È facile incontrare tra gli appassionati materiali che mettono in dialogo Tolkien e lovecraft, ma quasi sempre ricorrendo al confronto di romanzi e racconti dei due scrittori, mentre Pennacchi ci aiuta ad indagare le opere in cui i due hanno esposto le loro teorie letterarie, approccio che a mio avviso si rivela più fruttuoso e convincente
Per vedere il mare di Mauro Toninelli
Il saggio di Toninelli può essere considerato complementare a quello di Pennacchi, dal momento che anch’esso si concentra soprattutto sulla fiaba nella prospettiva e scrittura di Tolkien. Il saggio Sulle fiabe però in questo caso è solo un punto di partenza rapidamente richiamato, preludio di un appassionante excursus attraverso quei passi disseminati ne Il Signore degli Anelli in cui Tolkien solleva il problema della verità delle fiabe e dei racconti.
Toninelli spiega come Tolkien ripetutamente ponga ai lettori del suo romanzo gli stessi interrogativi ed offra le stesse risposte sulle fiabe e le grandi storie che egli discusse nel saggio Sulle fiabe.

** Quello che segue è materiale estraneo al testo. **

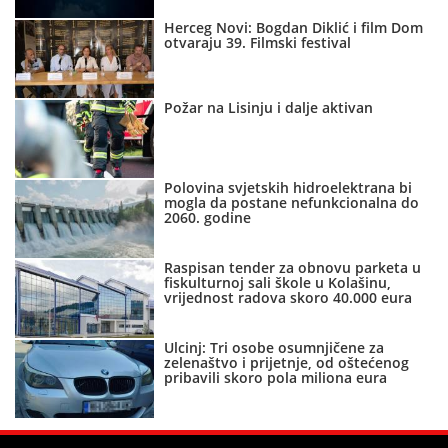
Herceg Novi: Bogdan Diklić i film Dom
otvaraju 39. Filmski festival
Požar na Lisinju i dalje aktivan
Polovina svjetskih hidroelektrana bi
mogla da postane nefunkcionalna do
2060. godine
Raspisan tender za obnovu parketa u
fiskulturnoj sali škole u Kolašinu,
vrijednost radova skoro 40.000 eura
Ulcinj: Tri osobe osumnjičene za
zelenaštvo i prijetnje, od oštećenog
pribavili skoro pola miliona eura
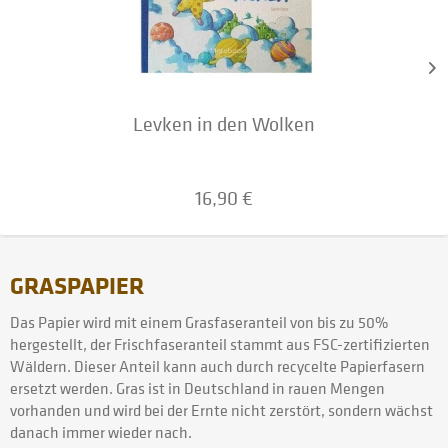
Levken in den Wolken
16,90 €
GRASPAPIER
Das Papier wird mit einem Grasfaseranteil von bis zu 50%
hergestellt, der Frischfaseranteil stammt aus FSC-zertifizierten
Wäldern. Dieser Anteil kann auch durch recycelte Papierfasern
ersetzt werden. Gras ist in Deutschland in rauen Mengen
vorhanden und wird bei der Ernte nicht zerstört, sondern wächst
danach immer wieder nach.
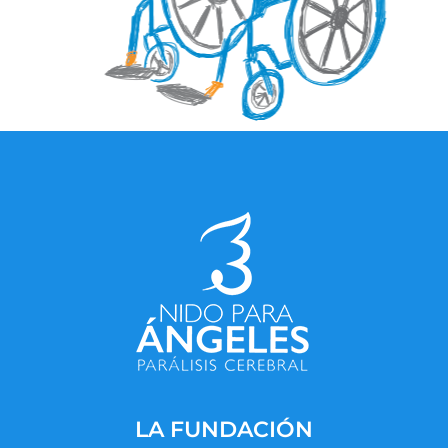
LA FUNDACIÓN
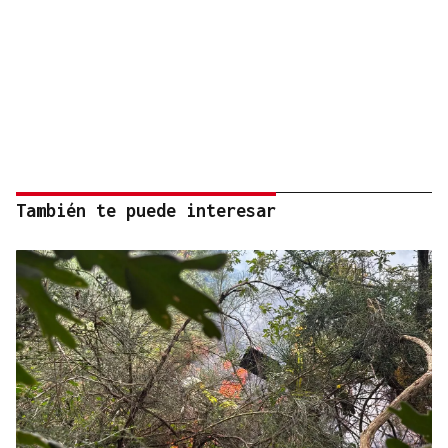
También te puede interesar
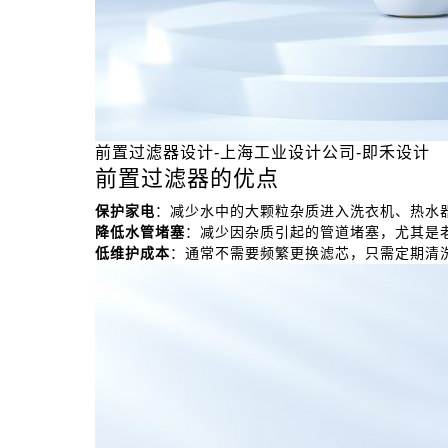
前置过滤器设计-上海工业设计公司-即禾设计
前置过滤器的优点
保护家电
：减少水中的大颗粒杂质进入洗衣机、热水
降低水管堵塞
：减少因杂质引起的管道堵塞，尤其是
低维护成本
：通常不需要频繁更换滤芯，只需定期清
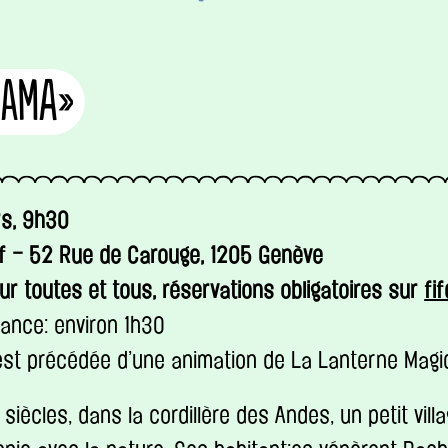
mama»
s, 9h30
ff – 52 Rue de Carouge, 1205 Genève
our toutes et tous, réservations obligatoires sur
fi
ance: environ 1h30
 est précédée d’une animation de La Lanterne Magi
s siècles, dans la cordillère des Andes, un petit villa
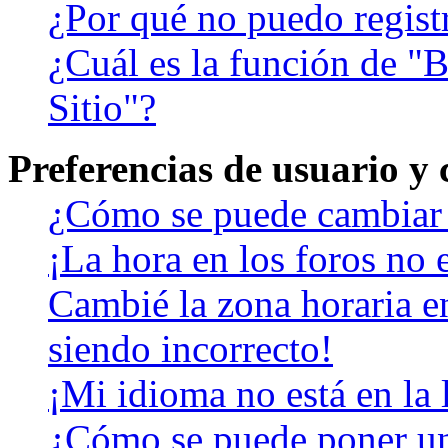
¿Por qué no puedo regist
¿Cuál es la función de "B
Sitio"?
Preferencias de usuario y
¿Cómo se puede cambiar 
¡La hora en los foros no e
Cambié la zona horaria en
siendo incorrecto!
¡Mi idioma no está en la l
¿Cómo se puede poner u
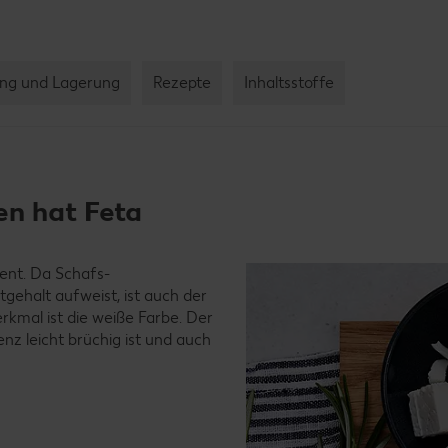
ng und Lagerung
Rezepte
Inhaltsstoffe
en hat Feta
zent. Da Schafs-
gehalt aufweist, ist auch der
erkmal ist die weiße Farbe. Der
enz leicht brüchig ist und auch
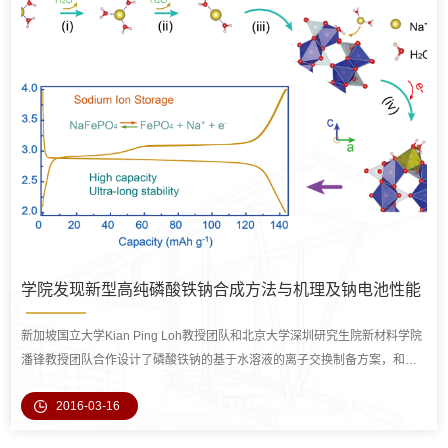
学院发现新型高纯磷酸铁钠合成方法与机理及钠电池性能
新加坡国立大学Kian Ping Loh教授团队和北京大学深圳研究生院新材料学院
潘锋教授团队合作设计了磷酸铁钠的基于水溶液的离子交换制备方案，和基
于有机溶液的离子交换法进行对比，并对两种
2016-03-16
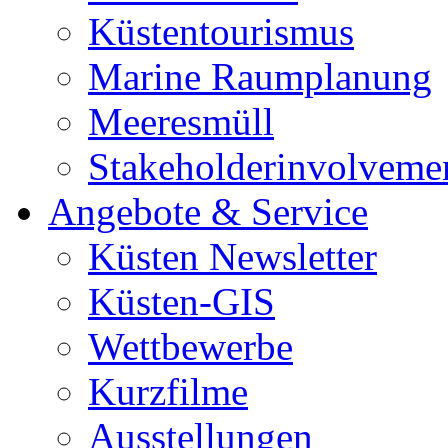
Küstentourismus
Marine Raumplanung
Meeresmüll
Stakeholderinvolveme
Angebote & Service
Küsten Newsletter
Küsten-GIS
Wettbewerbe
Kurzfilme
Ausstellungen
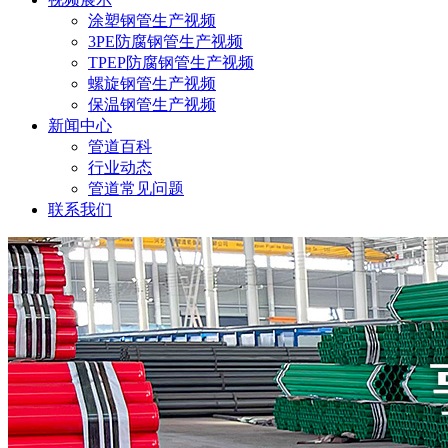
涂塑钢管生产视频
3PE防腐钢管生产视频
TPEP防腐钢管生产视频
螺旋钢管生产视频
保温钢管生产视频
新闻中心
管道百科
行业动态
管道常见问题
联系我们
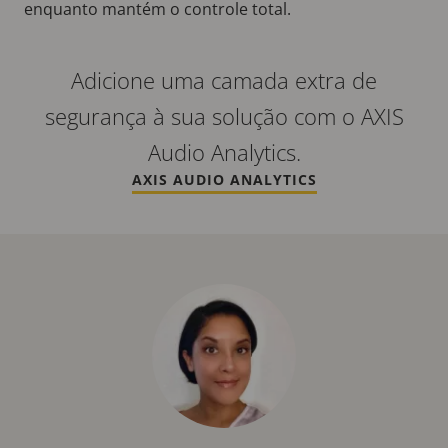
enquanto mantém o controle total.
Adicione uma camada extra de
segurança à sua solução com o AXIS
Audio Analytics.
AXIS AUDIO ANALYTICS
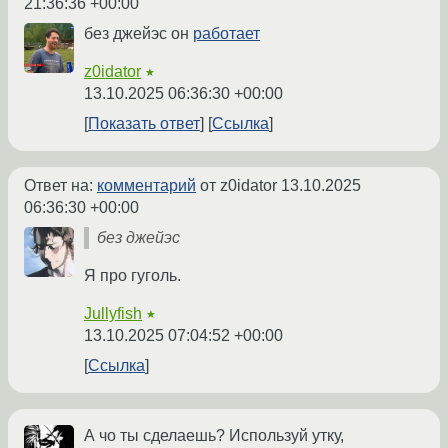
21:36:36 +00:00
без джейэс он
работает
z0idator
★
13.10.2025 06:36:30 +00:00
Показать ответ
Ссылка
Ответ на:
комментарий
от z0idator
13.10.2025
06:36:30 +00:00
без джейэс
Я про гуголь.
Jullyfish
★
13.10.2025 07:04:52 +00:00
Ссылка
А чо ты сделаешь? Используй утку,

Per questo motivo il contributo di Toninelli è un valido esempio di come la teoresi tolkieniana si possa puntualmente ritrovate nella narrativa del Professore se la si cerca accuratamente. Toninelli va oltre le indicazioni più note di Tolkien (ad esempio su quali episodi dei suoi romanzi siano eucatastrofici, informazione che troviamo in alcune celebri lettere), e mostra che lo stesso metodo di interpretazione si può applicare con numerosi altri strumenti ermeneutici offerti da Tolkien stesso.